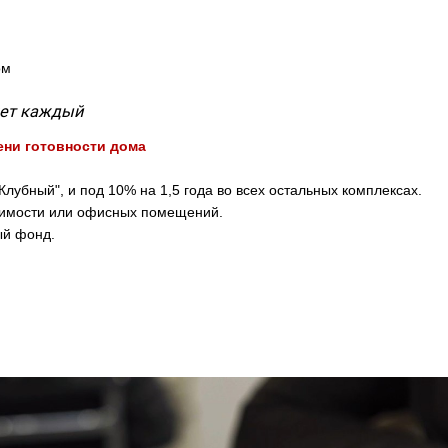
ом
жет каждый
пени готовности дома
лубный", и под 10% на 1,5 года во всех остальных комплексах.
жимости или офисных помещений.
ый фонд.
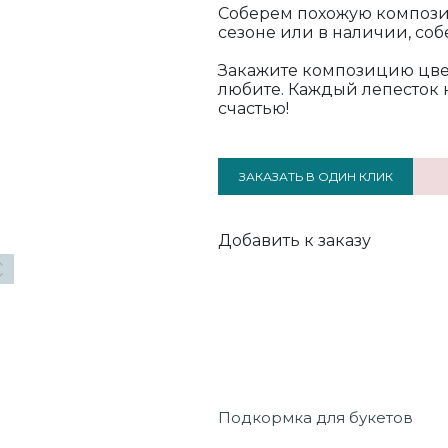
Соберем похожую композици
сезоне или в наличии, соб
Закажите композицию цвет
любите. Каждый лепесток 
счастью!
ЗАКАЗАТЬ В ОДИН КЛИК
Добавить к заказу
Подкормка для букетов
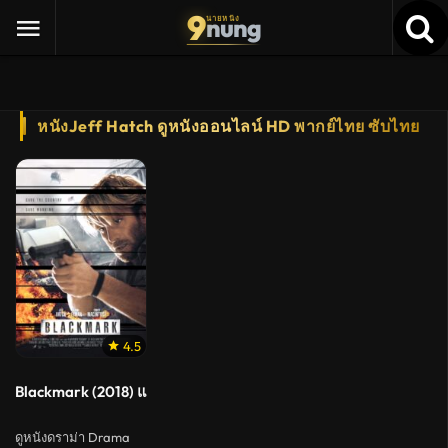
9
nung
นายหนัง
หนังJeff Hatch ดูหนังออนไลน์ HD พากย์ไทย ซับไทย
4.5
Blackmark (2018) แบล็คมาร์ค
ดูหนังดราม่า Drama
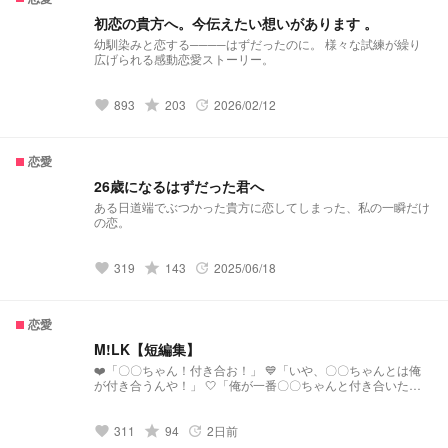
初恋の貴方へ。今伝えたい想いがあります 。
幼馴染みと恋する────はずだったのに。 様々な試練が繰り
広げられる感動恋愛ストーリー。
grade
893
203
2026/02/12
favorite
update
恋愛
26歳になるはずだった君へ
ある日道端でぶつかった貴方に恋してしまった、私の一瞬だけ
の恋。
grade
319
143
2025/06/18
favorite
update
恋愛
M!LK【短編集】
❤️「〇〇ちゃん！付き合お！」 💙「いや、〇〇ちゃんとは俺
が付き合うんや！」 🤍「俺が一番〇〇ちゃんと付き合いたい
んだけど」 💛「〇〇が一番付き合いたい人にしよう」 🩷「〇
〇は誰と付き合いたいんだよ！」 『みんな落ち着いてよ〜
…』 ⚠実際にいる人物の夢小説を書いたことがないので、解釈
grade
311
94
2日前
favorite
update
違いが起こる可能性があります。 「このメンバーとこんなシ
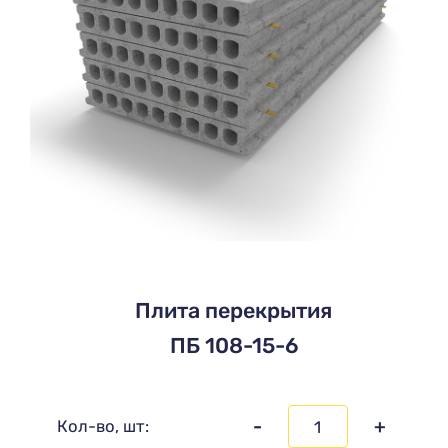
Плита перекрытия
ПБ 108-15-6
-
+
Кол-во, шт:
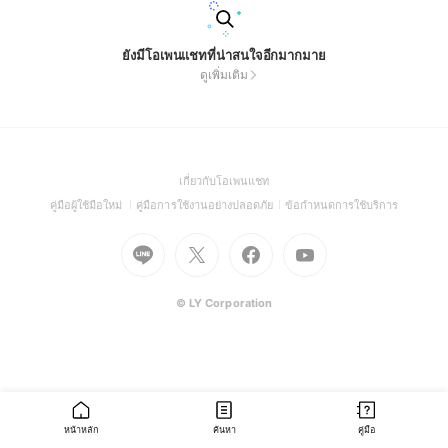
ยังมีโอเพนแชทที่น่าสนใจอีกมากมาย
ดูเพิ่มเติม
(Open
เกี่ยวกับโอเพนแชท
in
(Open
(Open
(Open
คู่มือผู้ใช้มือใหม่
คู่มือการใช้งานอย่างปลอดภัย
ข้อกำหนดการใช้บริการ
a
in
in
in
Go
Go
Go
new
Go
a
a
a
to
to
to
window)
to
new
new
new
Line
X
Facebook
Youtube
window)
window)
window)
(Open
(Open
(Open
(Open
© LY Corporation
in
in
in
in
a
a
a
a
new
new
new
new
window)
window)
window)
window)
หน้าหลัก
ค้นหา
คู่มือ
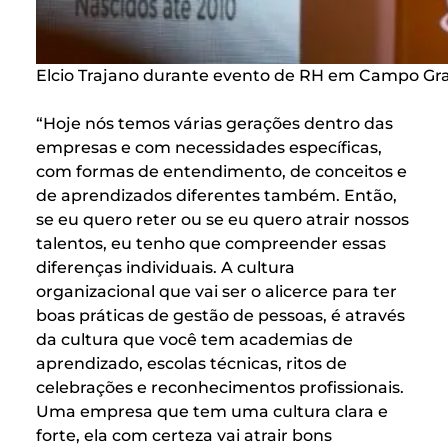
Elcio Trajano durante evento de RH em Campo Gr
“Hoje nós temos várias gerações dentro das
empresas e com necessidades específicas,
com formas de entendimento, de conceitos e
de aprendizados diferentes também. Então,
se eu quero reter ou se eu quero atrair nossos
talentos, eu tenho que compreender essas
diferenças individuais. A cultura
organizacional que vai ser o alicerce para ter
boas práticas de gestão de pessoas, é através
da cultura que você tem academias de
aprendizado, escolas técnicas, ritos de
celebrações e reconhecimentos profissionais.
Uma empresa que tem uma cultura clara e
forte, ela com certeza vai atrair bons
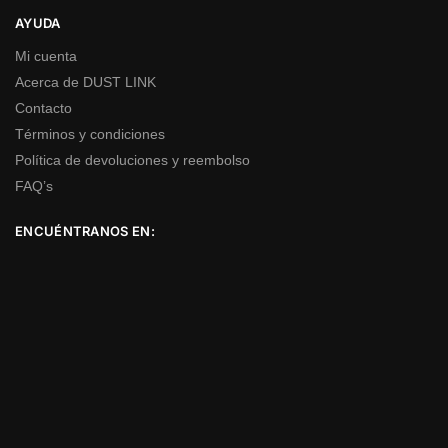
AYUDA
Mi cuenta
Acerca de DUST LINK
Contacto
Términos y condiciones
Política de devoluciones y reembolso
FAQ’s
ENCUÉNTRANOS EN:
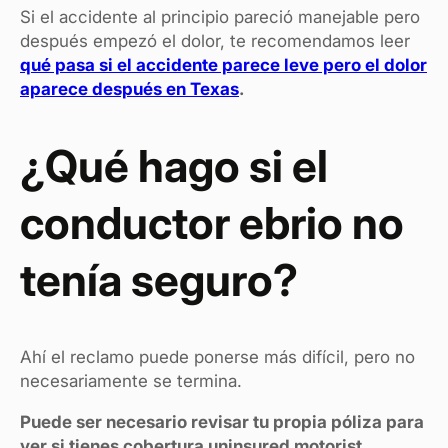
Si el accidente al principio pareció manejable pero
después empezó el dolor, te recomendamos leer
qué pasa si el accidente parece leve pero el dolor
aparece después en Texas
.
¿Qué hago si el
conductor ebrio no
tenía seguro?
Ahí el reclamo puede ponerse más difícil, pero no
necesariamente se termina.
Puede ser necesario revisar tu propia póliza para
ver si tienes cobertura uninsured motorist,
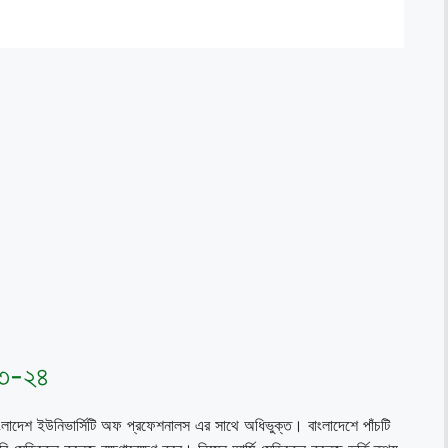
২৩-২৪
লাদেশ ইউনিভার্সিটি অফ প্রফেশনালস এর সাথে অধিভুক্ত। বাংলাদেশে পাঁচটি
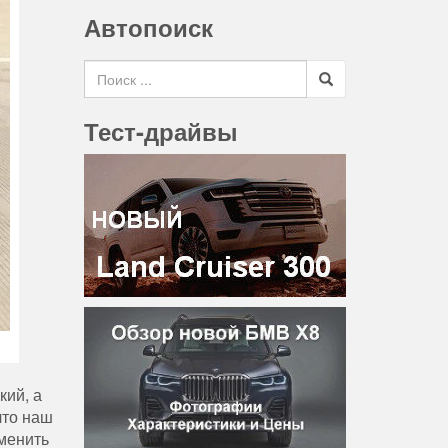
Автопоиск
Search for
Тест-драйвы
кий, а
что наш
зменить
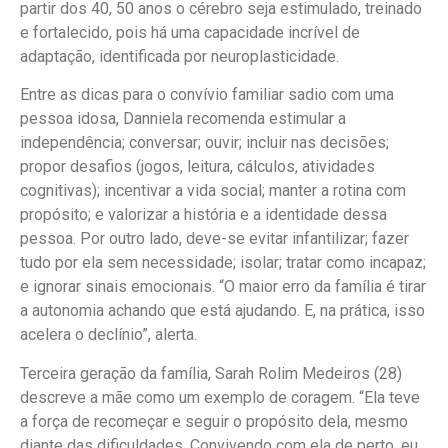
partir dos 40, 50 anos o cérebro seja estimulado, treinado
e fortalecido, pois há uma capacidade incrível de
adaptação, identificada por neuroplasticidade.
Entre as dicas para o convívio familiar sadio com uma
pessoa idosa, Danniela recomenda estimular a
independência; conversar; ouvir; incluir nas decisões;
propor desafios (jogos, leitura, cálculos, atividades
cognitivas); incentivar a vida social; manter a rotina com
propósito; e valorizar a história e a identidade dessa
pessoa. Por outro lado, deve-se evitar infantilizar; fazer
tudo por ela sem necessidade; isolar; tratar como incapaz;
e ignorar sinais emocionais. “O maior erro da família é tirar
a autonomia achando que está ajudando. E, na prática, isso
acelera o declínio”, alerta.
Terceira geração da família, Sarah Rolim Medeiros (28)
descreve a mãe como um exemplo de coragem. “Ela teve
a força de recomeçar e seguir o propósito dela, mesmo
diante das dificuldades. Convivendo com ela de perto, eu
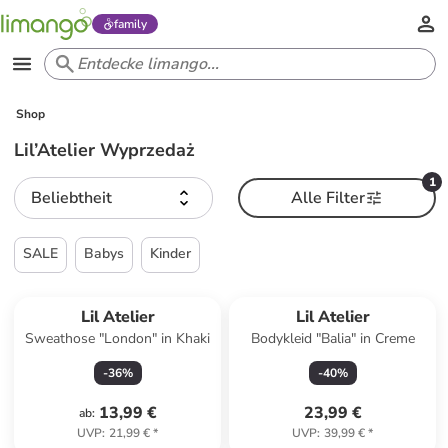
family
Shop
Lil’Atelier Wyprzedaż
1
Beliebtheit
Alle Filter
SALE
Babys
Kinder
Lil Atelier
Lil Atelier
Sweathose "London" in Khaki
Bodykleid "Balia" in Creme
-
36
%
-
40
%
13,99 €
23,99 €
ab
:
UVP
:
21,99 €
*
UVP
:
39,99 €
*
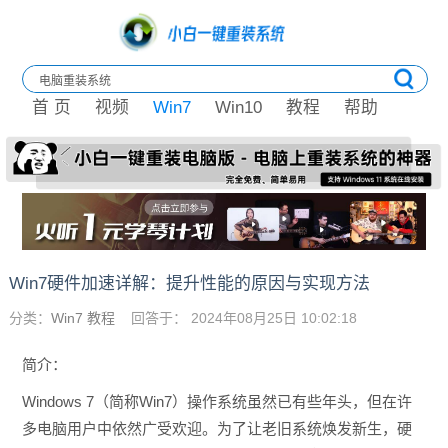
首 页
视频
Win7
Win10
教程
帮助
Win7硬件加速详解：提升性能的原因与实现方法
分类：
Win7 教程
回答于： 2024年08月25日 10:02:18
简介：
Windows 7（简称Win7）操作系统虽然已有些年头，但在许
多电脑用户中依然广受欢迎。为了让老旧系统焕发新生，硬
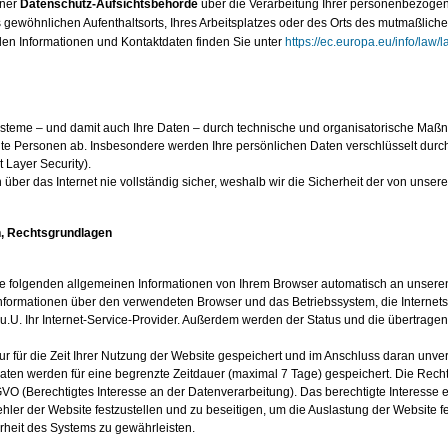
iner
Datenschutz-Aufsichtsbehörde
über die Verarbeitung Ihrer personenbezoge
 gewöhnlichen Aufenthaltsorts, Ihres Arbeitsplatzes oder des Orts des mutmaßliche
en Informationen und Kontaktdaten finden Sie unter
https://ec.europa.eu/info/law/l
steme – und damit auch Ihre Daten – durch technische und organisatorische Maßna
e Personen ab. Insbesondere werden Ihre persönlichen Daten verschlüsselt durch
Layer Security).
 über das Internet nie vollständig sicher, weshalb wir die Sicherheit der von unse
n, Rechtsgrundlagen
e folgenden allgemeinen Informationen von Ihrem Browser automatisch an unseren 
nformationen über den verwendeten Browser und das Betriebssystem, die Internetseit
 u.U. Ihr Internet-Service-Provider. Außerdem werden der Status und die übertr
r für die Zeit Ihrer Nutzung der Website gespeichert und im Anschluss daran unve
Daten werden für eine begrenzte Zeitdauer (maximal 7 Tage) gespeichert. Die Rech
SGVO (Berechtigtes Interesse an der Datenverarbeitung). Das berechtigte Interesse e
hler der Website festzustellen und zu beseitigen, um die Auslastung der Website
heit des Systems zu gewährleisten.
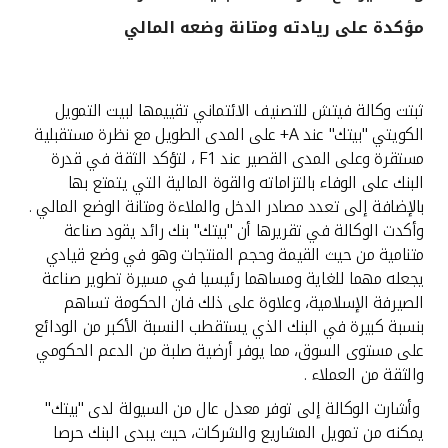
مؤكدة على ريادته ومتانة وضعه المالي
القنوات المصرفية
أدوات وخدمات
ثبتت وكالة فيتش للتصنيف الائتماني تقييمها لبيت التمويل
الكويتي "بيتك" عند A+ على المدى الطويل مع نظرة مستقبلية
خدمات ما بعد البيع
مستقرة وعلى المدى القصير عند F1 ، لتؤكد الثقة في قدرة
البنك على الوفاء بالتزاماته والقوة المالية التي يتمتع بها
بالإضافة إلى تعدد مصادر الدخل والملاءة ومتانة الوضع المالي .
وأكدت الوكالة في تقريرها أن "بيتك" بنك رائد يقود صناعة
اتصل بنا
متنامية من حيث القيمة وحجم المنتجات وهو في وضع قيادي
يجعله مهما للغاية ومساهما رئيسيا في مسيرة تطوير صناعة
مواقع الفروع وأجهزة الصرف الآلي
الصيرفة الإسلامية، وعلاوة على ذلك فان الحكومة تساهم
بنسبة كبيرة في البنك الذي يستقطب النسبة الأكبر من الودائع
ألمانيا
على مستوى السوق، مما يوفر أرضية صلبة من الدعم الحكومي
والثقة من العملاء .
ماليزيا
وأشارت الوكالة إلى توفر معدل عال من السيولة لدى "بيتك"
يمكنه من تمويل المشاريع والشركات، حيث يبدى البنك حرصا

# # # # # # #

EXERCISE >>
All that is needed is an exact copy of the entries above, minus the pictures.

RESULT >>
ом
жет каждый
пени готовности дома
лубный", и под 10% на 1,5 года во всех остальных комплексах.
жимости или офисных помещений.
ый фонд.
Соберем похожую композици
сезоне или в наличии, соб
Закажите композицию цвет
любите. Каждый лепесток 
счастью!
ЗАКАЗАТЬ В ОДИН КЛИК
Добавить к заказу
Подкормка для букетов
9
nung
นายหนัง
หนังJeff Hatch ดูหนังออนไลน์ HD พากย์ไทย ซับไทย
4.5
Blackmark (2018) แบล็คมาร์ค
ดูหนังดราม่า Drama
初恋の貴方へ。今伝えたい想いがあります 。
幼馴染みと恋する────はずだったのに。 様々な試練が繰り
広げられる感動恋愛ストーリー。
grade
893
203
2026/02/12
favorite
update
恋愛
26歳になるはずだった君へ
ある日道端でぶつかった貴方に恋してしまった、私の一瞬だけ
の恋。
grade
319
143
2025/06/18
favorite
update
恋愛
M!LK【短編集】
❤️「〇〇ちゃん！付き合お！」 💙「いや、〇〇ちゃんとは俺
が付き合うんや！」 🤍「俺が一番〇〇ちゃんと付き合いたい
んだけど」 💛「〇〇が一番付き合いたい人にしよう」 🩷「〇
〇は誰と付き合いたいんだよ！」 『みんな落ち着いてよ〜
…』 ⚠実際にいる人物の夢小説を書いたことがないので、解釈
grade
311
94
2日前
favorite
update
違いが起こる可能性があります。 「このメンバーとこんなシ
Плита перекрытия
ПБ 108-15-6
-
+
Кол-во, шт:
ยังมีโอเพนแชทที่น่าสนใจอีกมากมาย
ดูเพิ่มเติม
(Open
เกี่ยวกับโอเพนแชท
in
(Open
(Open
(Open
คู่มือผู้ใช้มือใหม่
คู่มือการใช้งานอย่างปลอดภัย
ข้อกำหนดการใช้บริการ
a
in
in
in
Go
Go
Go
new
Go
a
a
a
to
to
to
window)
to
new
new
new
Line
X
Facebook
Youtube
window)
window)
window)
(Open
(Open
(Open
(Open
© LY Corporation
in
in
in
in
a
a
a
a
new
new
new
new
window)
window)
window)
window)
หน้าหลัก
ค้นหา
คู่มือ
Elcio Trajano durante evento de RH em Campo Gr
“Hoje nós temos várias gerações dentro das
empresas e com necessidades específicas,
com formas de entendimento, de conceitos e
de aprendizados diferentes também. Então,
se eu quero reter ou se eu quero atrair nossos
talentos, eu tenho que compreender essas
diferenças individuais. A cultura
organizacional que vai ser o alicerce para ter
boas práticas de gestão de pessoas, é através
da cultura que você tem academias de
aprendizado, escolas técnicas, ritos de
celebrações e reconhecimentos profissionais.
Uma empresa que tem uma cultura clara e
forte, ela com certeza vai atrair bons
AYUDA
Mi cuenta
Acerca de DUST LINK
Contacto
Términos y condiciones
Política de devoluciones y reembolso
FAQ’s
ENCUÉNTRANOS EN:
Si el accidente al principio pareció manejable pero
después empezó el dolor, te recomendamos leer
qué pasa si el accidente parece leve pero el dolor
aparece después en Texas
.
¿Qué hago si el
conductor ebrio no
tenía seguro?
Ahí el reclamo puede ponerse más difícil, pero no
necesariamente se termina.
Puede ser necesario revisar tu propia póliza para
ver si tienes cobertura uninsured motorist,
২৩-২৪
লাদেশ ইউনিভার্সিটি অফ প্রফেশনালস এর সাথে অধিভুক্ত। বাংলাদেশে পাঁচটি
Автопоиск
Search for
Тест-драйвы
кий, а
что наш
зменить
partir dos 40, 50 anos o cérebro seja estimulado, treinado
e fortalecido, pois há uma capacidade incrível de
adaptação, identificada por neuroplasticidade.
Entre as dicas para o convívio familiar sadio com uma
pessoa idosa, Danniela recomenda estimular a
independência; conversar; ouvir; incluir nas decisões;
propor desafios (jogos, leitura, cálculos, atividades
cognitivas); incentivar a vida social; manter a rotina com
propósito; e valorizar a história e a identidade dessa
pessoa. Por outro lado, deve-se evitar infantilizar; fazer
tudo por ela sem necessidade; isolar; tratar como incapaz;
e ignorar sinais emocionais. “O maior erro da família é tirar
a autonomia achando que está ajudando. E, na prática, isso
acelera o declínio”, alerta.
Terceira geração da família, Sarah Rolim Medeiros (28)
descreve a mãe como um exemplo de coragem. “Ela teve
a força de recomeçar e seguir o propósito dela, mesmo
diante das dificuldades. Convivendo com ela de perto, eu
family
Shop
Lil’Atelier Wyprzedaż
1
Beliebtheit
Alle Filter
SALE
Babys
Kinder
Lil Atelier
Lil Atelier
Sweathose "London" in Khaki
Bodykleid "Balia" in Creme
-
36
%
-
40
%
13,99 €
23,99 €
ab
:
UVP
:
21,99 €
*
UVP
:
39,99 €
*
首 页
视频
Win7
Win10
教程
帮助
Win7硬件加速详解：提升性能的原因与实现方法
分类：
Win7 教程
回答于： 2024年08月25日 10:02:18
简介：
Windows 7（简称Win7）操作系统虽然已有些年头，但在许
多电脑用户中依然广受欢迎。为了让老旧系统焕发新生，硬
iner
Datenschutz-Aufsichtsbehörde
über die Verarbeitung Ihrer personenbezoge
 gewöhnlichen Aufenthaltsorts, Ihres Arbeitsplatzes oder des Orts des mutmaßliche
en Informationen und Kontaktdaten finden Sie unter
https://ec.europa.eu/info/law/l
steme – und damit auch Ihre Daten – durch technische und organisatorische Maßna
e Personen ab. Insbesondere werden Ihre persönlichen Daten verschlüsselt durch
Layer Security).
 über das Internet nie vollständig sicher, weshalb wir die Sicherheit der von unse
n, Rechtsgrundlagen
e folgenden allgemeinen Informationen von Ihrem Browser automatisch an unseren 
nformationen über den verwendeten Browser und das Betriebssystem, die Internetseit
 u.U. Ihr Internet-Service-Provider. Außerdem werden der Status und die übertr
r für die Zeit Ihrer Nutzung der Website gespeichert und im Anschluss daran unve
Daten werden für eine begrenzte Zeitdauer (maximal 7 Tage) gespeichert. Die Rech
SGVO (Berechtigtes Interesse an der Datenverarbeitung). Das berechtigte Interesse e
hler der Website festzustellen und zu beseitigen, um die Auslastung der Website
heit des Systems zu gewährleisten.
مؤكدة على ريادته ومتانة وضعه المالي
القنوات المصرفية
أدوات وخدمات
ثبتت وكالة فيتش للتصنيف الائتماني تقييمها لبيت التمويل
الكويتي "بيتك" عند A+ على المدى الطويل مع نظرة مستقبلية
خدمات ما بعد البيع
مستقرة وعلى المدى القصير عند F1 ، لتؤكد الثقة في قدرة
البنك على الوفاء بالتزاماته والقوة المالية التي يتمتع بها
بالإضافة إلى تعدد مصادر الدخل والملاءة ومتانة الوضع المالي .
وأكدت الوكالة في تقريرها أن "بيتك" بنك رائد يقود صناعة
اتصل بنا
متنامية من حيث القيمة وحجم المنتجات وهو في وضع قيادي
يجعله مهما للغاية ومساهما رئيسيا في مسيرة تطوير صناعة
مواقع الفروع وأجهزة الصرف الآلي
الصيرفة الإسلامية، وعلاوة على ذلك فان الحكومة تساهم
بنسبة كبيرة في البنك الذي يستقطب النسبة الأكبر من الودائع
ألمانيا
على مستوى السوق، مما يوفر أرضية صلبة من الدعم الحكومي
والثقة من العملاء .
ماليزيا
وأشارت الوكالة إلى توفر معدل عال من السيولة لدى "بيتك"
يمكنه من تمويل المشاريع والشركات، حيث يبدى البنك حرصا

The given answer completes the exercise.